Fig. 4The network perspective - potential motifs (subgraphs) in our virus-host bipartite network.
A The concept of potential motif. The association TBEV-P. leo is a forced insertion into the network prior to calculating motifs for the association. B Motifs space: networks represent 2 steps and 3 steps ego networks (union) of host (here P. leo) and virus (TBEV). 1, 2 and 3 step ego networks comprise the counting space for TBEV-P. leo potential motifs. Dark grey nodes represent viruses, light grey nodes represent hosts. Size of nodes is adjusted to represent overall number of hosts or viruses with known associations to the node. Red edges represent nodes reachable from the mammal (P. leo) in 1 or 2 steps (links). Blue edges represent nodes reachable from the virus (TBEV) with 1 or 2 steps (links). Humans and rabies virus were excluded from these networks. C 3, 4 and 5-node potential motifs in our virus-host bipartite network. Circles represent viruses and squares represent mammals. Red circles represent the focal virus (v), and blue squares represent the focal mammal (m) of the association v-m for which the motifs are being counted (dashed yellow line). This association has two states: either already known (documented in EID2), or unknown. Grey lines illustrate existing associations in our network. D Motifs counts. Heatmap illustrating distribution of motif-features (counts of potential motifs per each focal association) in our bipartite network, grouped by mammalian order and Baltimore classification.
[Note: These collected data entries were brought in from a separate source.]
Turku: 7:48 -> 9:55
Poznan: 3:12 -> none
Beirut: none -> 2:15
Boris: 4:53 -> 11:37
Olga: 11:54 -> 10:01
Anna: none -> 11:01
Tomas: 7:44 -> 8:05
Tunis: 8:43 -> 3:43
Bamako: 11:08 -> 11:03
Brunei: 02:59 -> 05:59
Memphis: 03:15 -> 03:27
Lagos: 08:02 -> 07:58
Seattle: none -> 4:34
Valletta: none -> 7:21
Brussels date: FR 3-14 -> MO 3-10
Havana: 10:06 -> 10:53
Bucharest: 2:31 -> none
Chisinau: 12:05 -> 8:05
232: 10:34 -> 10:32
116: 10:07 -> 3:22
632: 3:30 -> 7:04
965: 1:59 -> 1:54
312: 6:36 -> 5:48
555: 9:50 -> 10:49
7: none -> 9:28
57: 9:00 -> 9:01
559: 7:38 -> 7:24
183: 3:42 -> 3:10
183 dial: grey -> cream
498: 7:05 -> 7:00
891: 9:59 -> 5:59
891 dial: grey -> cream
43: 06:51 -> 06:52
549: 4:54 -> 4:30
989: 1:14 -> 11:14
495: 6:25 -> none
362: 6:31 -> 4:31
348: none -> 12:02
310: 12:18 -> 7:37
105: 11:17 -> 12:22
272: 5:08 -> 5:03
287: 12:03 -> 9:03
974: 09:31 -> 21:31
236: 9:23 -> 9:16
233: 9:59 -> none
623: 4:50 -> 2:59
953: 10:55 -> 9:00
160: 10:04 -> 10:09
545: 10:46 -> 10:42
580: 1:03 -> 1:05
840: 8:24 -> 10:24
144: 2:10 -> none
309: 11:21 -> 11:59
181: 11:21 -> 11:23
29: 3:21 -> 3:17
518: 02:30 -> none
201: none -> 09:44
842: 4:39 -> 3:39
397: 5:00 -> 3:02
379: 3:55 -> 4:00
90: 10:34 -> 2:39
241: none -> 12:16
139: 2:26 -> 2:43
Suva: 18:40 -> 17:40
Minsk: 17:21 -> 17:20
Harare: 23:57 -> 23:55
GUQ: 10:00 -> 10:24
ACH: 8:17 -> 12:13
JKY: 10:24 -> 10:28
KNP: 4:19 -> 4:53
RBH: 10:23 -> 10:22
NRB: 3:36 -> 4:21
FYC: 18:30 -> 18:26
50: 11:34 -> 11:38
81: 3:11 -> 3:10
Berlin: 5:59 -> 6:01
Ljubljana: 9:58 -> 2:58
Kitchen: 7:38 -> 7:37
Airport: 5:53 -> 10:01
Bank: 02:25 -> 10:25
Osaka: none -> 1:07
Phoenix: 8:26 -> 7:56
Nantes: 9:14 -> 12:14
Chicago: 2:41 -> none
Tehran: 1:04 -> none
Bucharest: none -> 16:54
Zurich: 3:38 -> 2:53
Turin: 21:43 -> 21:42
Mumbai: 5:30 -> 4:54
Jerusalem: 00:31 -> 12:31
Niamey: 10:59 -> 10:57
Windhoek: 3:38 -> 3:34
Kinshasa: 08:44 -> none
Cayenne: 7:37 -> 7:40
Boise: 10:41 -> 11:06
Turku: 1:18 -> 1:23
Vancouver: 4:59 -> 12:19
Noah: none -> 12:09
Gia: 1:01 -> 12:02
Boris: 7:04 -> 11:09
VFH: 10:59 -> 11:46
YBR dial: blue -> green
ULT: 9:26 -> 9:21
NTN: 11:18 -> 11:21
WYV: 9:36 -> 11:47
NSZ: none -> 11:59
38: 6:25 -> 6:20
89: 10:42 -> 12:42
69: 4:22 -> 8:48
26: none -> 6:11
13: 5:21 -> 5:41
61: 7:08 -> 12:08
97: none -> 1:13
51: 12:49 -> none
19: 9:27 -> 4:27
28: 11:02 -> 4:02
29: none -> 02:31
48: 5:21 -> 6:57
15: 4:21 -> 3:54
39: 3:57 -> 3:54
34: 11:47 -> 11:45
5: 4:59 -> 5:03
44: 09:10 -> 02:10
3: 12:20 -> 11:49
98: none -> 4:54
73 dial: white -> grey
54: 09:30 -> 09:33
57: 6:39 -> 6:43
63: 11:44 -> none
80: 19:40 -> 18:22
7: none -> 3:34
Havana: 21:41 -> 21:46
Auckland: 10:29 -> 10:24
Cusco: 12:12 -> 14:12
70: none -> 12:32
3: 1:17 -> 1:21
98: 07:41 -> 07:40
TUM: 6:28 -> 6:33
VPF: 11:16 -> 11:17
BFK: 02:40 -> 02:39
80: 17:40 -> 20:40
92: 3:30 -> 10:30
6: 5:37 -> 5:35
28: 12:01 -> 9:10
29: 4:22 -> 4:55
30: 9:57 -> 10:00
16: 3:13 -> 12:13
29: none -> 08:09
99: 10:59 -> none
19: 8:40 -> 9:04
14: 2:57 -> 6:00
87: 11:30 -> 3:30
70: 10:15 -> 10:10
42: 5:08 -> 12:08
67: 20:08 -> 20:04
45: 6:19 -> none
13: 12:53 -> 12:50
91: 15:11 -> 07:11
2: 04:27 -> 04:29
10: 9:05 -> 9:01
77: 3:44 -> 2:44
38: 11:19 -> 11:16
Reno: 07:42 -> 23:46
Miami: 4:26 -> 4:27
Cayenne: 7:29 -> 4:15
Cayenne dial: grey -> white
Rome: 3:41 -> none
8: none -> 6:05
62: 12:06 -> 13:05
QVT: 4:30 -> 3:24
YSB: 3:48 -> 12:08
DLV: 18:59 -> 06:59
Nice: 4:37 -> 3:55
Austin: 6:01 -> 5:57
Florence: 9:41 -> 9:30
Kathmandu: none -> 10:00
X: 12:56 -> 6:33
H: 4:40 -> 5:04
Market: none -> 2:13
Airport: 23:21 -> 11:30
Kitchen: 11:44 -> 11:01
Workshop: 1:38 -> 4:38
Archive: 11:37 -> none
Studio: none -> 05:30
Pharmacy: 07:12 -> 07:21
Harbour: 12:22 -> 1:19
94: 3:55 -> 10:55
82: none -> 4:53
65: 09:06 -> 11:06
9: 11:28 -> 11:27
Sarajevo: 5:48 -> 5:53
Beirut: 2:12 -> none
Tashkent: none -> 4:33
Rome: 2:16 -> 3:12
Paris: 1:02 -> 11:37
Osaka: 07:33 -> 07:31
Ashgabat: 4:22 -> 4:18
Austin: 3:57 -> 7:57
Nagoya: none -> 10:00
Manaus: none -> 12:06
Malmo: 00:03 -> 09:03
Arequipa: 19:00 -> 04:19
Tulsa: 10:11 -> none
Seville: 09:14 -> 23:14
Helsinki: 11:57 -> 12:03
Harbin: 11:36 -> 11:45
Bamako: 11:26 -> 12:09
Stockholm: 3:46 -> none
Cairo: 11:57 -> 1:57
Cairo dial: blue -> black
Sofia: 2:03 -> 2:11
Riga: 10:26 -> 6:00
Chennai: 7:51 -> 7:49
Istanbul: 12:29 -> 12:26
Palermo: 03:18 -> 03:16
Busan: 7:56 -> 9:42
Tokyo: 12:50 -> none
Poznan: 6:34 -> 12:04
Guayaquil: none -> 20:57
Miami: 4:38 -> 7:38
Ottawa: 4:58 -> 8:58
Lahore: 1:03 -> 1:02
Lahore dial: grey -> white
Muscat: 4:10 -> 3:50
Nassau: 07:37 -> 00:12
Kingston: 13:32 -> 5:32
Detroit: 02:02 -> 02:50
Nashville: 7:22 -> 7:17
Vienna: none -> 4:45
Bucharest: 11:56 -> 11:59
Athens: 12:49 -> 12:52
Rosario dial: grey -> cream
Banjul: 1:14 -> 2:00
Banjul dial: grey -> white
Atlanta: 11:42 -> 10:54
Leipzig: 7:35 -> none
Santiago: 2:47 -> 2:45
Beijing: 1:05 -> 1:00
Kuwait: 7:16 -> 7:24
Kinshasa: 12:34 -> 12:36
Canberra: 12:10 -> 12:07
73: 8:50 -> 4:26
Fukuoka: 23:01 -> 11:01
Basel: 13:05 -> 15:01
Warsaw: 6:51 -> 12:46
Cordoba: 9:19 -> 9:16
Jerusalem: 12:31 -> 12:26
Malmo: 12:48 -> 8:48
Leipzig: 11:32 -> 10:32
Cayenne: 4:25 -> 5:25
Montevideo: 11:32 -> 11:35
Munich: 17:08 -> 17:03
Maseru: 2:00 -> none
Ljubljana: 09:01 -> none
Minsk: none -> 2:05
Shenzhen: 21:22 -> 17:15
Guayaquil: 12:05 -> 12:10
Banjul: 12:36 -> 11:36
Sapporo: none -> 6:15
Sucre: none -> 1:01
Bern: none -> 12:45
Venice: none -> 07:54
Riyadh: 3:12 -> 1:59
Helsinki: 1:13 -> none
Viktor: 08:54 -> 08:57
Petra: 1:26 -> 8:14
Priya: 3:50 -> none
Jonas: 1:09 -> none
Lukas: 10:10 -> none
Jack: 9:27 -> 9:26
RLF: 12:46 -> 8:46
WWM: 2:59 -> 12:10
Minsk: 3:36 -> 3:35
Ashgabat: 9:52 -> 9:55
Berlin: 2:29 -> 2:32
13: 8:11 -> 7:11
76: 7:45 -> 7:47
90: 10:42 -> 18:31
The counts are logged to allow for better visualisation. E Variable importance (relative contribution) of motif-features (variables) to our network perspective models (SVM-RW). Motifs (subgraphs) are coloured by the number of nodes (K = 3, 4, 5). Boxplots indicate median (centre), the 25th and 75th percentiles (bounds of box) and inter quantile range (whiskers). Points represent variable importance in individual runs (n = 100). Research effort into both viruses and mammals is included as independent variables in our network models (coloured in yellow).